### Your task
Print the data exactly as written, line for line, and leave its pictures behind.
---- Records to use
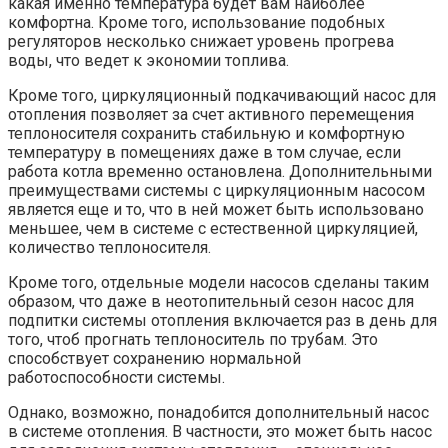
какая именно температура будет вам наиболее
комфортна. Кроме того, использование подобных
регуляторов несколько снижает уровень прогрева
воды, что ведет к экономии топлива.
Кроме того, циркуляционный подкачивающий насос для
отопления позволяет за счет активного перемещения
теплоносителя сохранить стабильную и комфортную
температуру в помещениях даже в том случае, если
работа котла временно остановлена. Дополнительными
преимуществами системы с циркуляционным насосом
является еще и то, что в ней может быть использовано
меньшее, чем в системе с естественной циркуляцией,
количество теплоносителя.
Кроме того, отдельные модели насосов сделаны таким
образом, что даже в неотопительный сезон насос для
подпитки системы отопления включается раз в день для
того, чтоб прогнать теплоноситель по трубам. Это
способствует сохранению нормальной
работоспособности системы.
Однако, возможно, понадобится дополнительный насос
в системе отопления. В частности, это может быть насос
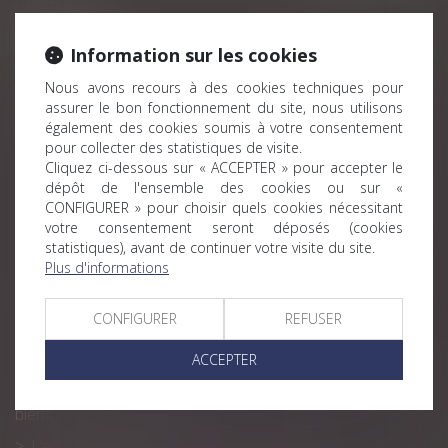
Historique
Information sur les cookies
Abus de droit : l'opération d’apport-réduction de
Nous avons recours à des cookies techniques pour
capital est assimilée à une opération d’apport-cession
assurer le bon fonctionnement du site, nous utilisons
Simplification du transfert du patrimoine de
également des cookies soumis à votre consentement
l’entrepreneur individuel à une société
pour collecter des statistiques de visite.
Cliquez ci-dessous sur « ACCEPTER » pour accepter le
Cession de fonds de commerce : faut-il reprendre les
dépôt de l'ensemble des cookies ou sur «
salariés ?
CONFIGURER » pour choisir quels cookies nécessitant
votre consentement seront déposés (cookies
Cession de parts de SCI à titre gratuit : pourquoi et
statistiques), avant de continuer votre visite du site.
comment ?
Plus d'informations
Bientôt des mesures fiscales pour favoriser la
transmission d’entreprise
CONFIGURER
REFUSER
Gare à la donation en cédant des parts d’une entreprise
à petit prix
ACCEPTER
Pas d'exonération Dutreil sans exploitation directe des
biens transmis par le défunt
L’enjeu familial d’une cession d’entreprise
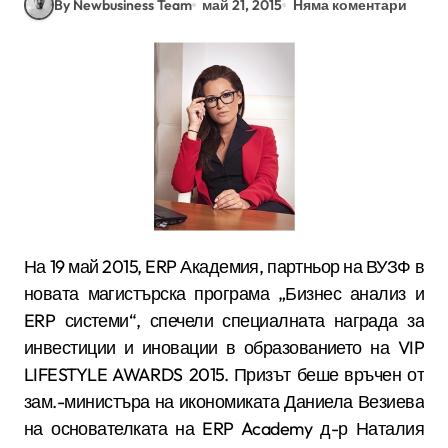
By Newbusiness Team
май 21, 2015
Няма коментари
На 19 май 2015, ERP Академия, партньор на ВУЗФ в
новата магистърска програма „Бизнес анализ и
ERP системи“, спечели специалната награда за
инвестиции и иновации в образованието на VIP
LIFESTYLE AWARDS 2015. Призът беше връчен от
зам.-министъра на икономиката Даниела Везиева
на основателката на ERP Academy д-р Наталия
--------
### Solved problem
какая именно температура будет вам наиболее
комфортна. Кроме того, использование подобных
регуляторов несколько снижает уровень прогрева
воды, что ведет к экономии топлива.
Кроме того, циркуляционный подкачивающий насос для
отопления позволяет за счет активного перемещения
теплоносителя сохранить стабильную и комфортную
температуру в помещениях даже в том случае, если
работа котла временно остановлена. Дополнительными
преимуществами системы с циркуляционным насосом
является еще и то, что в ней может быть использовано
меньшее, чем в системе с естественной циркуляцией,
количество теплоносителя.
Кроме того, отдельные модели насосов сделаны таким
образом, что даже в неотопительный сезон насос для
подпитки системы отопления включается раз в день для
того, чтоб прогнать теплоноситель по трубам. Это
способствует сохранению нормальной
работоспособности системы.
Однако, возможно, понадобится дополнительный насос
в системе отопления. В частности, это может быть насос
Historique
Information sur les cookies
Abus de droit : l'opération d’apport-réduction de
Nous avons recours à des cookies techniques pour
capital est assimilée à une opération d’apport-cession
assurer le bon fonctionnement du site, nous utilisons
Simplification du transfert du patrimoine de
également des cookies soumis à votre consentement
l’entrepreneur individuel à une société
pour collecter des statistiques de visite.
Cliquez ci-dessous sur « ACCEPTER » pour accepter le
Cession de fonds de commerce : faut-il reprendre les
dépôt de l'ensemble des cookies ou sur «
salariés ?
CONFIGURER » pour choisir quels cookies nécessitant
votre consentement seront déposés (cookies
Cession de parts de SCI à titre gratuit : pourquoi et
statistiques), avant de continuer votre visite du site.
comment ?
Plus d'informations
Bientôt des mesures fiscales pour favoriser la
transmission d’entreprise
CONFIGURER
REFUSER
Gare à la donation en cédant des parts d’une entreprise
à petit prix
ACCEPTER
Pas d'exonération Dutreil sans exploitation directe des
biens transmis par le défunt
L’enjeu familial d’une cession d’entreprise
By Newbusiness Team
май 21, 2015
Няма коментари
На 19 май 2015, ERP Академия, партньор на ВУЗФ в
новата магистърска програма „Бизнес анализ и
ERP системи“, спечели специалната награда за
инвестиции и иновации в образованието на VIP
LIFESTYLE AWARDS 2015. Призът беше връчен от
зам.-министъра на икономиката Даниела Везиева
на основателката на ERP Academy д-р Наталия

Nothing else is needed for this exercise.